_Exercise_
Records follow. Print exactly the lines from the one that has "1€ potete navigare in modalità 4G con ben 2GB" through the one that has "YENİ EKONOMİK MODEL", inclusive, and omit the pictures.

-.-.-

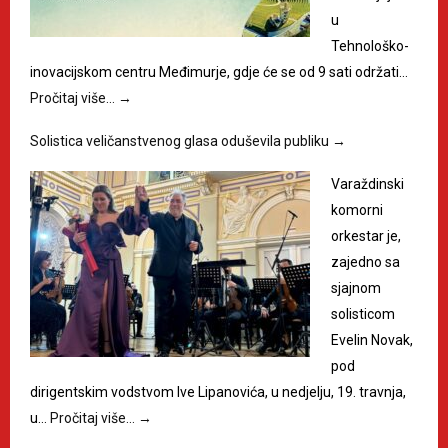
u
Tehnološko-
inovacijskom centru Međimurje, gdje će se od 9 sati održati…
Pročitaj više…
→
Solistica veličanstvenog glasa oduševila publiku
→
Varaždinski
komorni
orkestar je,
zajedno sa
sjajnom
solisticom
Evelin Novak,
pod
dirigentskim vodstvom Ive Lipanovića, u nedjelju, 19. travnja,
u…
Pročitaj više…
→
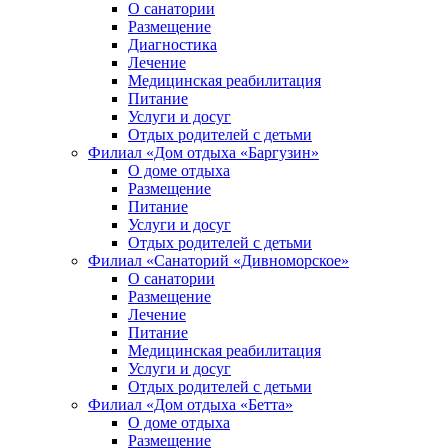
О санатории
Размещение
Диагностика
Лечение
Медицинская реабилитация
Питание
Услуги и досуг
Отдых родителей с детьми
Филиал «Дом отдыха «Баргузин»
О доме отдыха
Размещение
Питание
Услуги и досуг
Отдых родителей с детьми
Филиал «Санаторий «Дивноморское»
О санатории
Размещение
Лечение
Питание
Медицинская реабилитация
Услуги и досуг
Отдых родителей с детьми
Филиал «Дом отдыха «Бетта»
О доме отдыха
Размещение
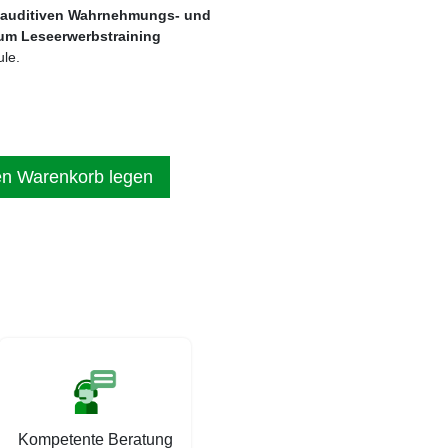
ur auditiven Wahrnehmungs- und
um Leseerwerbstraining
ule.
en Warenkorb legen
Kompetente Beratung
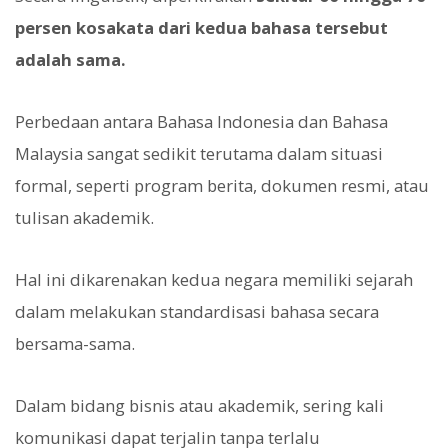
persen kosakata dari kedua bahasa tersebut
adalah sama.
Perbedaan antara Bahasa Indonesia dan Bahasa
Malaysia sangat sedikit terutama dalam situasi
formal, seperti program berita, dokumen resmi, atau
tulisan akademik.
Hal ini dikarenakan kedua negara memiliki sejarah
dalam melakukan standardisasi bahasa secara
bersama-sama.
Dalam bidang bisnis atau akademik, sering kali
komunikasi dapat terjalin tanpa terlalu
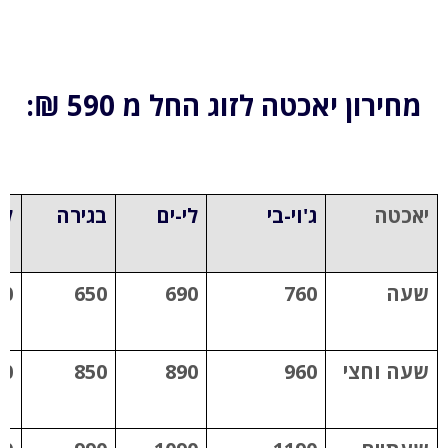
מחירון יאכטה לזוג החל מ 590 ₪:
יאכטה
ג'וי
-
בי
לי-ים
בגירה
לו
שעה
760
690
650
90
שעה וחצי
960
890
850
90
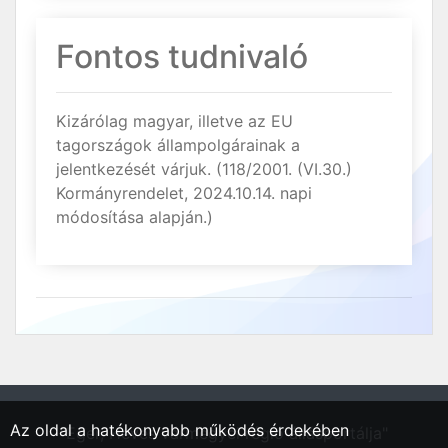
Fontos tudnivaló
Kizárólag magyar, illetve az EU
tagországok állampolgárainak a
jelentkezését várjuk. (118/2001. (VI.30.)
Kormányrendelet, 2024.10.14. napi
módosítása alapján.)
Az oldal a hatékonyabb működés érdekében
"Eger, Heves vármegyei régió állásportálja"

-.-.-

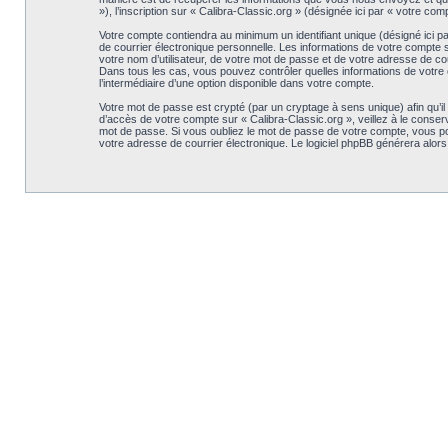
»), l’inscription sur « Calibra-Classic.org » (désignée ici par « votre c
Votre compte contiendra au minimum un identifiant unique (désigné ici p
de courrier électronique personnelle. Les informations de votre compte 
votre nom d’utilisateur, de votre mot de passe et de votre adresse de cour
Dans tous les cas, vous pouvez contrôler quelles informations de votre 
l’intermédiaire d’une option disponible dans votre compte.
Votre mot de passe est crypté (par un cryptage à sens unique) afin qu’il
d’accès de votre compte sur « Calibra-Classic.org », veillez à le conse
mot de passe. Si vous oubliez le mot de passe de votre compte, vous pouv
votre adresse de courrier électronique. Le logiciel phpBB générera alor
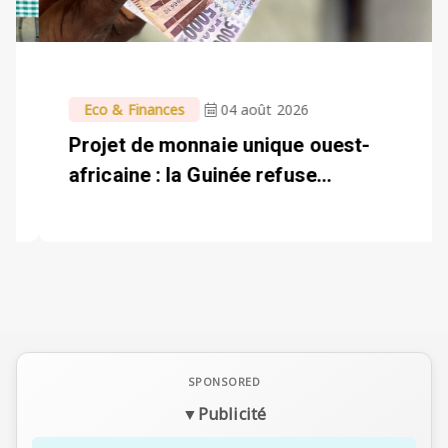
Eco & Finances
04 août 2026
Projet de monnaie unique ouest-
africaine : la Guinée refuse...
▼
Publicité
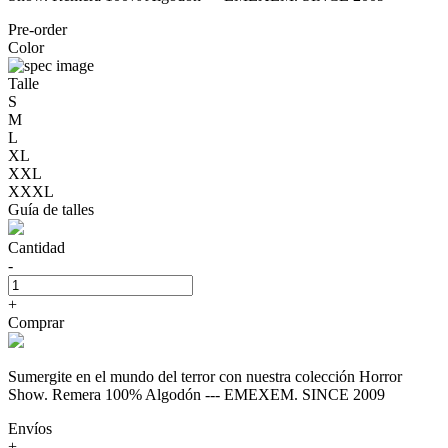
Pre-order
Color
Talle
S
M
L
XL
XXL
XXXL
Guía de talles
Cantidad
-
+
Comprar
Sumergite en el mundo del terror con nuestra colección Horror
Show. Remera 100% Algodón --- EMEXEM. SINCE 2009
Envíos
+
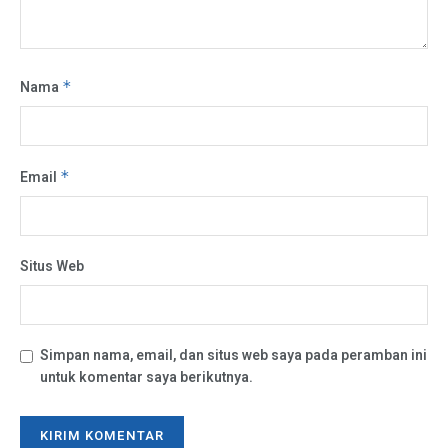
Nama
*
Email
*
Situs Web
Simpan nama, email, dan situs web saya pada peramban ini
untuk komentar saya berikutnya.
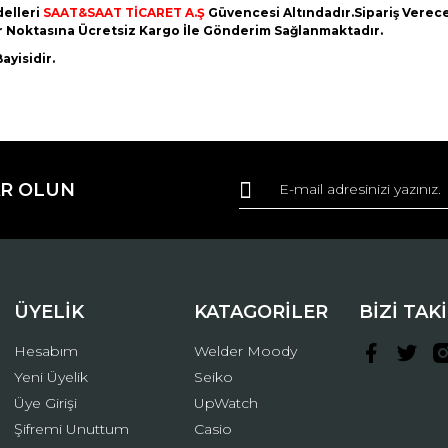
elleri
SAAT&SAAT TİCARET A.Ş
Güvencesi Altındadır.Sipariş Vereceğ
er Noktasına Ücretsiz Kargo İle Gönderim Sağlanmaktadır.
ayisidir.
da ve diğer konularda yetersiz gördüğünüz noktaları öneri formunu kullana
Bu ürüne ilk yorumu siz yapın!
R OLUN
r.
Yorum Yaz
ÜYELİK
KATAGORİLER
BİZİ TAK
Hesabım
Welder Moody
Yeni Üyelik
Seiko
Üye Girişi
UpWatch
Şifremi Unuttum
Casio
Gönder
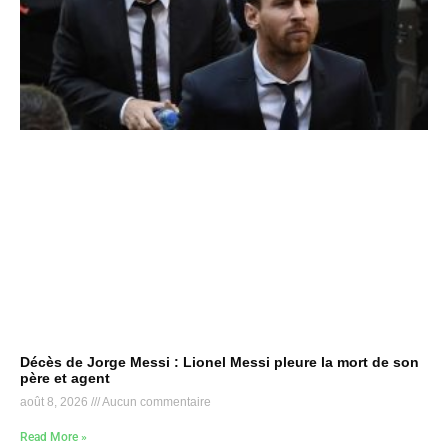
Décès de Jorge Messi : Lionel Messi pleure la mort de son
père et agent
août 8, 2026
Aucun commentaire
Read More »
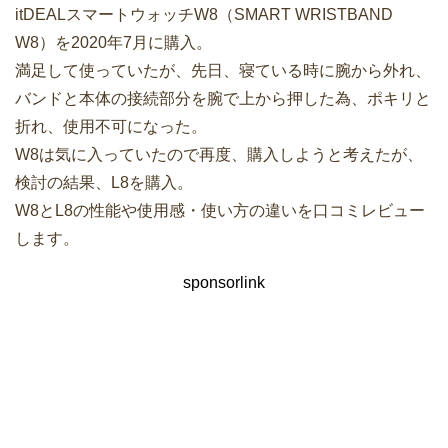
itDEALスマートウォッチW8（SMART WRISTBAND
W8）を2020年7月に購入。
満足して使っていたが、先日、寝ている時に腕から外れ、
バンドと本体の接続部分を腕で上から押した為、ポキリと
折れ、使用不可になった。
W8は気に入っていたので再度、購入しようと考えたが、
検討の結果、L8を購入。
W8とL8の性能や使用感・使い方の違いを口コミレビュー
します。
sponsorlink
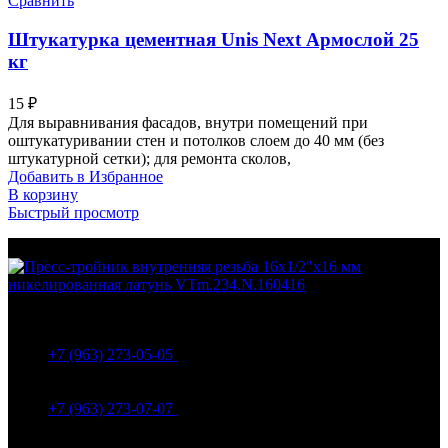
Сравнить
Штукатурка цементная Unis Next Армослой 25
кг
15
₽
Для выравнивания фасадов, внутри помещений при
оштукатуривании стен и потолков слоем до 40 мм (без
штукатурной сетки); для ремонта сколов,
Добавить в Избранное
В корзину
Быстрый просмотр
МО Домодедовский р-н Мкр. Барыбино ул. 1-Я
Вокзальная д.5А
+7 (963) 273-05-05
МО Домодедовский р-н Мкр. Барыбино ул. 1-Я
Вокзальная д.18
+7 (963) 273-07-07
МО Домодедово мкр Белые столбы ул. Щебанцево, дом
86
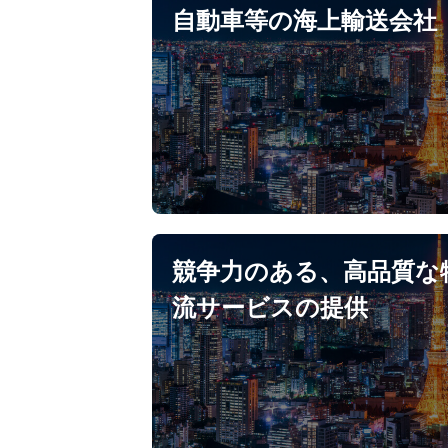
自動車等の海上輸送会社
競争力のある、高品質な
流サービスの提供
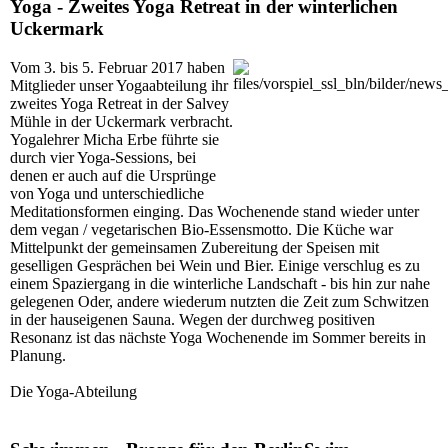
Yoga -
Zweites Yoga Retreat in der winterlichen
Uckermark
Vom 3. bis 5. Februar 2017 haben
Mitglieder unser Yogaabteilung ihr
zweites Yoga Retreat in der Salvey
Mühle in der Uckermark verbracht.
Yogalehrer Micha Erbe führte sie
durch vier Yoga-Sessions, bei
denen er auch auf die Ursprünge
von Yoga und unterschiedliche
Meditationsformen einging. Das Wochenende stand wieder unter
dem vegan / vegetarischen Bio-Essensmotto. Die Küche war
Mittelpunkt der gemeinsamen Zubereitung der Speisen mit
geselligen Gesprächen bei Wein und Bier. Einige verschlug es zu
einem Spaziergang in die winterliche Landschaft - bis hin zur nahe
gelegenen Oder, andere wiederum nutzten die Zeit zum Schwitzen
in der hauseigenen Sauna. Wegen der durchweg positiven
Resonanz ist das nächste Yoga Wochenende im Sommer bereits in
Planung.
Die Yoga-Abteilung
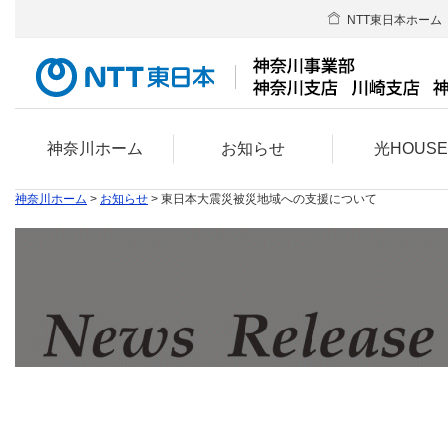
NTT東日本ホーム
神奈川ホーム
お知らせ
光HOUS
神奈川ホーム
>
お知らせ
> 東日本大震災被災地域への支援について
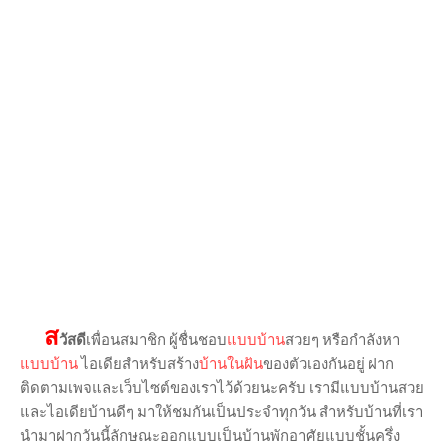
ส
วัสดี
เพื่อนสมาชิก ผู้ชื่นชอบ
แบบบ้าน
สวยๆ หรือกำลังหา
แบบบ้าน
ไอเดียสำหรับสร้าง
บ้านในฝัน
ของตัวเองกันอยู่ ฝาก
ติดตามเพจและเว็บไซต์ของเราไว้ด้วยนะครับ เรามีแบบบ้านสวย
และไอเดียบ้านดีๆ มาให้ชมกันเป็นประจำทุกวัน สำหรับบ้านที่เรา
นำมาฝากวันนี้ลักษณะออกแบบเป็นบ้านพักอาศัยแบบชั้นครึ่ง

-.-.-

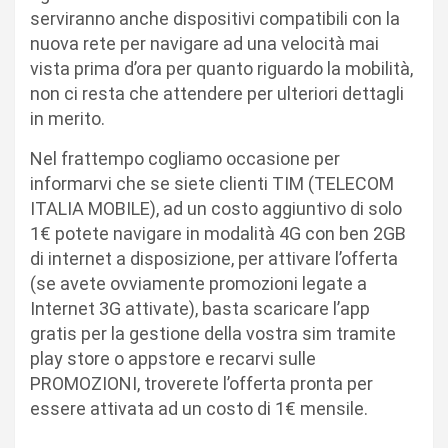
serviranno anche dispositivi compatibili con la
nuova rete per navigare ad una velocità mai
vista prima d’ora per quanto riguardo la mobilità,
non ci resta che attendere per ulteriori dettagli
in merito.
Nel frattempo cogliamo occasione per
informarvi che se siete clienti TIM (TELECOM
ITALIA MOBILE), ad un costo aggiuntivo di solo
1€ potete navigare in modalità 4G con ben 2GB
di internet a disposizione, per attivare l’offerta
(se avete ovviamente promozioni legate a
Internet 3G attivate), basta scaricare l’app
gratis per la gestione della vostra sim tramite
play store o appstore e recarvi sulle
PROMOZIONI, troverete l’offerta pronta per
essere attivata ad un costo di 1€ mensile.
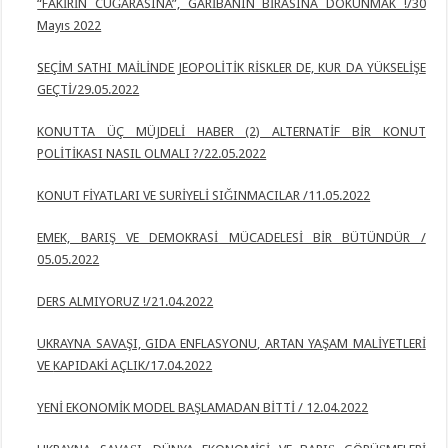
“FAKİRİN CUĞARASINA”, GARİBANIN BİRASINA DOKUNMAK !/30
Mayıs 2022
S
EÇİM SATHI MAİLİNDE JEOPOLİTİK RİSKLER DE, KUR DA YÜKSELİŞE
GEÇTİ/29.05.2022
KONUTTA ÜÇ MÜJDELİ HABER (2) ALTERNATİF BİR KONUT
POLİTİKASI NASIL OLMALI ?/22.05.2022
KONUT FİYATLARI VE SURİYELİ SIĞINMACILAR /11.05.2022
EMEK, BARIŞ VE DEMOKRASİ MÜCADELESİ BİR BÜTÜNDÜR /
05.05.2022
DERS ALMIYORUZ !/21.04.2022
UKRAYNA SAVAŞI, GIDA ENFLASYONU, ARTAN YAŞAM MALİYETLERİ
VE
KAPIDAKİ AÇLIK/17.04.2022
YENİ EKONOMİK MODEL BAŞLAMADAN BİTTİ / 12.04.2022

-.-.-

_Response for this exercise_
1€ potete navigare in modalità 4G con ben 2GB
di internet a disposizione, per attivare l’offerta
(se avete ovviamente promozioni legate a
Internet 3G attivate), basta scaricare l’app
gratis per la gestione della vostra sim tramite
play store o appstore e recarvi sulle
PROMOZIONI, troverete l’offerta pronta per
essere attivata ad un costo di 1€ mensile.
“FAKİRİN CUĞARASINA”, GARİBANIN BİRASINA DOKUNMAK !/30
Mayıs 2022
S
EÇİM SATHI MAİLİNDE JEOPOLİTİK RİSKLER DE, KUR DA YÜKSELİŞE
GEÇTİ/29.05.2022
KONUTTA ÜÇ MÜJDELİ HABER (2) ALTERNATİF BİR KONUT
POLİTİKASI NASIL OLMALI ?/22.05.2022
KONUT FİYATLARI VE SURİYELİ SIĞINMACILAR /11.05.2022
EMEK, BARIŞ VE DEMOKRASİ MÜCADELESİ BİR BÜTÜNDÜR /
05.05.2022
DERS ALMIYORUZ !/21.04.2022
UKRAYNA SAVAŞI, GIDA ENFLASYONU, ARTAN YAŞAM MALİYETLERİ
VE
KAPIDAKİ AÇLIK/17.04.2022
YENİ EKONOMİK MODEL BAŞLAMADAN BİTTİ / 12.04.2022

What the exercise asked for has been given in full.